- Task prompt
Only the pictures should be dropped; copy the rest of the entries exactly.

- Exercise data
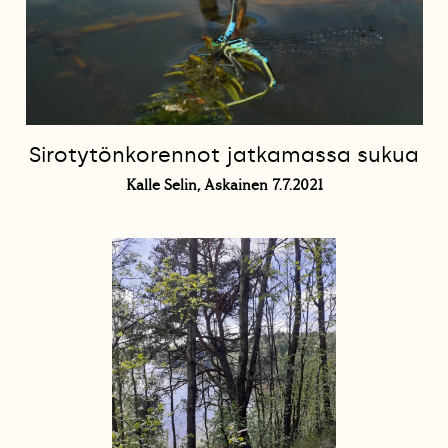
Sirotytönkorennot jatkamassa sukua
Kalle Selin, Askainen 7.7.2021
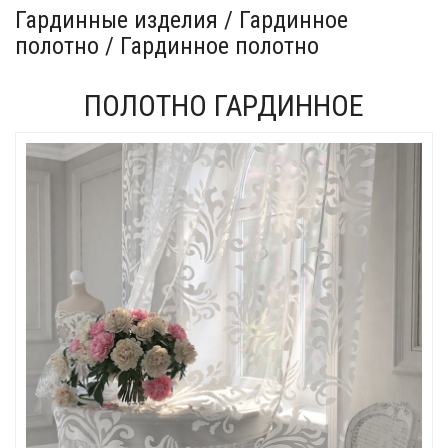
Гардинные изделия / Гардинное
полотно / Гардинное полотно
ПОЛОТНО ГАРДИННОЕ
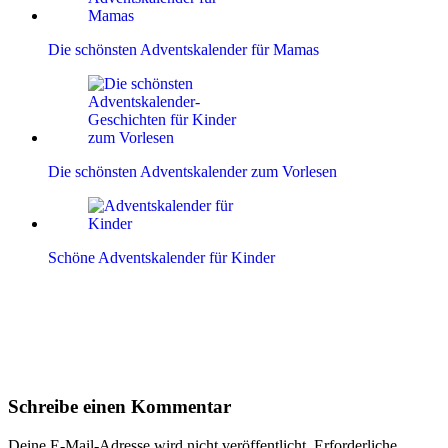
Die schönsten Adventskalender für Mamas
Die schönsten Adventskalender zum Vorlesen
Schöne Adventskalender für Kinder
Leser-
Schreibe einen Kommentar
Interaktionen
Deine E-Mail-Adresse wird nicht veröffentlicht.
Erforderliche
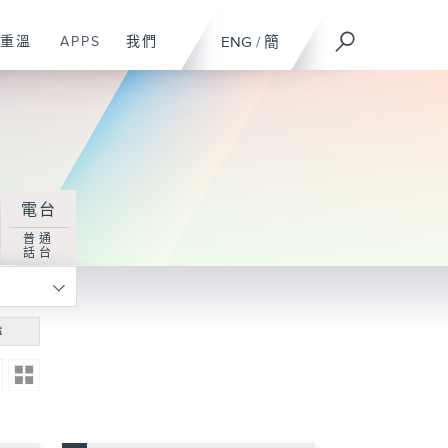
重溫
APPS
我們
ENG
/
簡
電台
普通
話台
尋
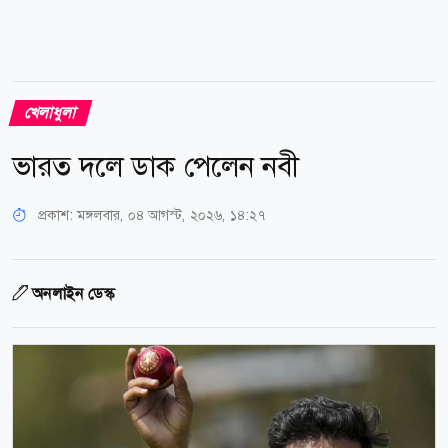
খেলাধুলা
ভারত দলে ডাক পেলেন নবী
প্রকাশ:
মঙ্গলবার, ০৪ আগস্ট, ২০২৬, ১৪:২৭
অনলাইন ডেস্ক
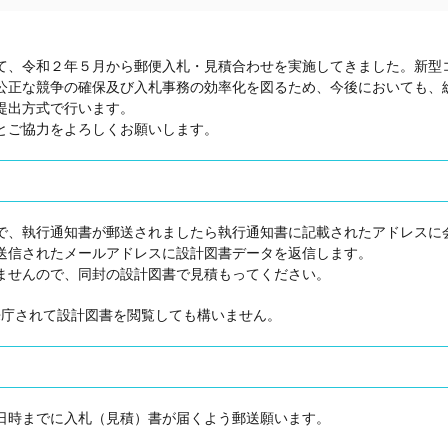
、令和２年５月から郵便入札・見積合わせを実施してきました。新型
公正な競争の確保及び入札事務の効率化を図るため、今後においても、
提出方式で行います。
とご協力をよろしくお願いします。
、執行通知書が郵送されましたら執行通知書に記載されたアドレスに
送信されたメールアドレスに設計図書データを返信します。
ませんので、同封の設計図書で見積もってください。
来庁されて設計図書を閲覧しても構いません。
日時までに入札（見積）書が届くよう郵送願います。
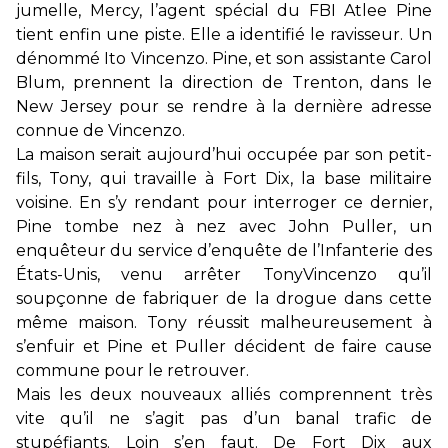
jumelle, Mercy, l’agent spécial du FBI Atlee Pine
tient enfin une piste. Elle a identifié le ravisseur. Un
dénommé Ito Vincenzo. Pine, et son assistante Carol
Blum, prennent la direction de Trenton, dans le
New Jersey pour se rendre à la dernière adresse
connue de Vincenzo.
La maison serait aujourd’hui occupée par son petit-
fils, Tony, qui travaille à Fort Dix, la base militaire
voisine. En s’y rendant pour interroger ce dernier,
Pine tombe nez à nez avec John Puller, un
enquêteur du service d’enquête de l’Infanterie des
États-Unis, venu arrêter TonyVincenzo qu’il
soupçonne de fabriquer de la drogue dans cette
même maison. Tony réussit malheureusement à
s’enfuir et Pine et Puller décident de faire cause
commune pour le retrouver.
Mais les deux nouveaux alliés comprennent très
vite qu’il ne s’agit pas d’un banal trafic de
stupéfiants. Loin s’en faut. De Fort Dix aux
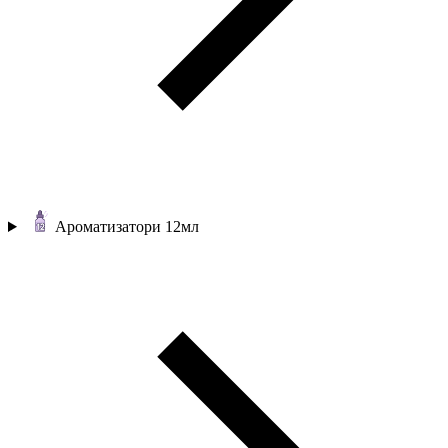
Ароматизатори 12мл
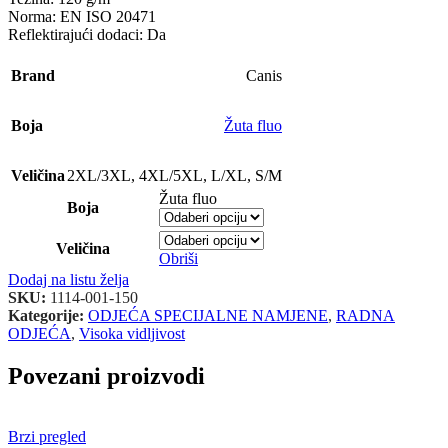
Norma: EN ISO 20471
Reflektirajući dodaci: Da
Brand
Canis
Boja
Žuta fluo
Veličina
2XL/3XL
,
4XL/5XL
,
L/XL
,
S/M
Žuta fluo
Boja
Veličina
Obriši
Dodaj na listu želja
SKU:
1114-001-150
Kategorije:
ODJEĆA SPECIJALNE NAMJENE
,
RADNA
ODJEĆA
,
Visoka vidljivost
Povezani proizvodi
Brzi pregled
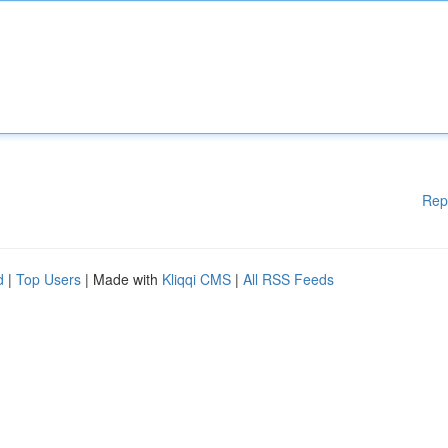
Rep
d
|
Top Users
| Made with
Kliqqi CMS
|
All RSS Feeds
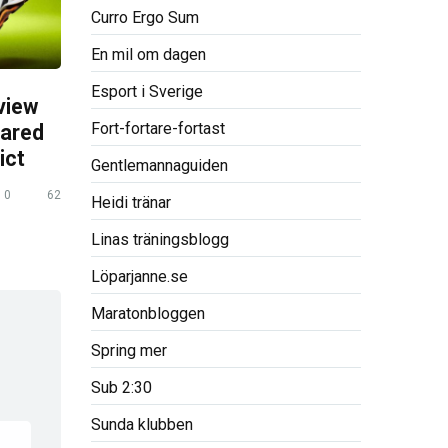
Curro Ergo Sum
En mil om dagen
Esport i Sverige
view
Fort-fortare-fortast
pared
ict
Gentlemannaguiden
0
62
Heidi tränar
Linas träningsblogg
Löparjanne.se
Maratonbloggen
Spring mer
Sub 2:30
Sunda klubben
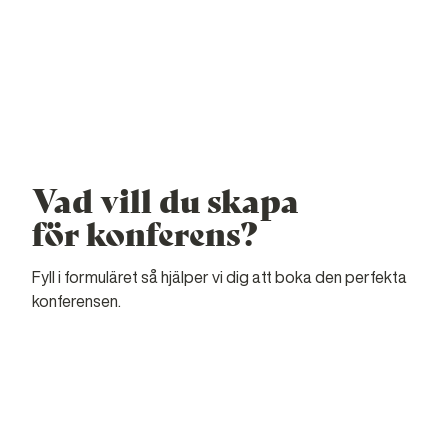
Vad vill du skapa
för konferens?
Fyll i formuläret så hjälper vi dig att boka den perfekta
konferensen.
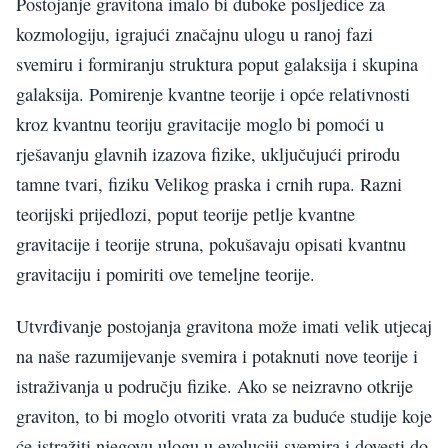
Postojanje gravitona imalo bi duboke posljedice za
kozmologiju, igrajući značajnu ulogu u ranoj fazi
svemiru i formiranju struktura poput galaksija i skupina
galaksija. Pomirenje kvantne teorije i opće relativnosti
kroz kvantnu teoriju gravitacije moglo bi pomoći u
rješavanju glavnih izazova fizike, uključujući prirodu
tamne tvari, fiziku Velikog praska i crnih rupa. Razni
teorijski prijedlozi, poput teorije petlje kvantne
gravitacije i teorije struna, pokušavaju opisati kvantnu
gravitaciju i pomiriti ove temeljne teorije.
Utvrđivanje postojanja gravitona može imati velik utjecaj
na naše razumijevanje svemira i potaknuti nove teorije i
istraživanja u području fizike. Ako se neizravno otkrije
graviton, to bi moglo otvoriti vrata za buduće studije koje
će istražiti njegovu ulogu u evoluciji svemira i dovesti do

- Response area
Sirotytönkorennot jatkamassa sukua
Kalle Selin, Askainen 7.7.2021
Гардинные изделия / Гардинное
полотно / Гардинное полотно
ПОЛОТНО ГАРДИННОЕ
Die schönsten Adventskalender für Mamas
Die schönsten Adventskalender zum Vorlesen
Schöne Adventskalender für Kinder
Leser-
Schreibe einen Kommentar
Interaktionen
Deine E-Mail-Adresse wird nicht veröffentlicht.
Erforderliche
重溫
APPS
我們
ENG
/
簡
電台
普通
話台
尋
খেলাধুলা
ভারত দলে ডাক পেলেন নবী
প্রকাশ:
মঙ্গলবার, ০৪ আগস্ট, ২০২৬, ১৪:২৭
অনলাইন ডেস্ক
、令和２年５月から郵便入札・見積合わせを実施してきました。新型
公正な競争の確保及び入札事務の効率化を図るため、今後においても、
提出方式で行います。
とご協力をよろしくお願いします。
、執行通知書が郵送されましたら執行通知書に記載されたアドレスに
送信されたメールアドレスに設計図書データを返信します。
ませんので、同封の設計図書で見積もってください。
来庁されて設計図書を閲覧しても構いません。
日時までに入札（見積）書が届くよう郵送願います。
jumelle, Mercy, l’agent spécial du FBI Atlee Pine
tient enfin une piste. Elle a identifié le ravisseur. Un
dénommé Ito Vincenzo. Pine, et son assistante Carol
Blum, prennent la direction de Trenton, dans le
New Jersey pour se rendre à la dernière adresse
connue de Vincenzo.
La maison serait aujourd’hui occupée par son petit-
fils, Tony, qui travaille à Fort Dix, la base militaire
voisine. En s’y rendant pour interroger ce dernier,
Pine tombe nez à nez avec John Puller, un
enquêteur du service d’enquête de l’Infanterie des
États-Unis, venu arrêter TonyVincenzo qu’il
soupçonne de fabriquer de la drogue dans cette
même maison. Tony réussit malheureusement à
s’enfuir et Pine et Puller décident de faire cause
commune pour le retrouver.
Mais les deux nouveaux alliés comprennent très
vite qu’il ne s’agit pas d’un banal trafic de
stupéfiants. Loin s’en faut. De Fort Dix aux
Ароматизатори 12мл
Norma: EN ISO 20471
Reflektirajući dodaci: Da
Brand
Canis
Boja
Žuta fluo
Veličina
2XL/3XL
,
4XL/5XL
,
L/XL
,
S/M
Žuta fluo
Boja
Veličina
Obriši
Dodaj na listu želja
SKU:
1114-001-150
Kategorije:
ODJEĆA SPECIJALNE NAMJENE
,
RADNA
ODJEĆA
,
Visoka vidljivost
Povezani proizvodi
Brzi pregled
Rep
d
|
Top Users
| Made with
Kliqqi CMS
|
All RSS Feeds
Curro Ergo Sum
En mil om dagen
Esport i Sverige
view
Fort-fortare-fortast
pared
ict
Gentlemannaguiden
0
62
Heidi tränar
Linas träningsblogg
Löparjanne.se
Maratonbloggen
Spring mer
Sub 2:30
Sunda klubben
Vad vill du skapa
för konferens?
Fyll i formuläret så hjälper vi dig att boka den perfekta
konferensen.
Postojanje gravitona imalo bi duboke posljedice za
kozmologiju, igrajući značajnu ulogu u ranoj fazi
svemiru i formiranju struktura poput galaksija i skupina
galaksija. Pomirenje kvantne teorije i opće relativnosti
kroz kvantnu teoriju gravitacije moglo bi pomoći u
rješavanju glavnih izazova fizike, uključujući prirodu
tamne tvari, fiziku Velikog praska i crnih rupa. Razni
teorijski prijedlozi, poput teorije petlje kvantne
gravitacije i teorije struna, pokušavaju opisati kvantnu
gravitaciju i pomiriti ove temeljne teorije.
Utvrđivanje postojanja gravitona može imati velik utjecaj
na naše razumijevanje svemira i potaknuti nove teorije i
istraživanja u području fizike. Ako se neizravno otkrije
graviton, to bi moglo otvoriti vrata za buduće studije koje
će istražiti njegovu ulogu u evoluciji svemira i dovesti do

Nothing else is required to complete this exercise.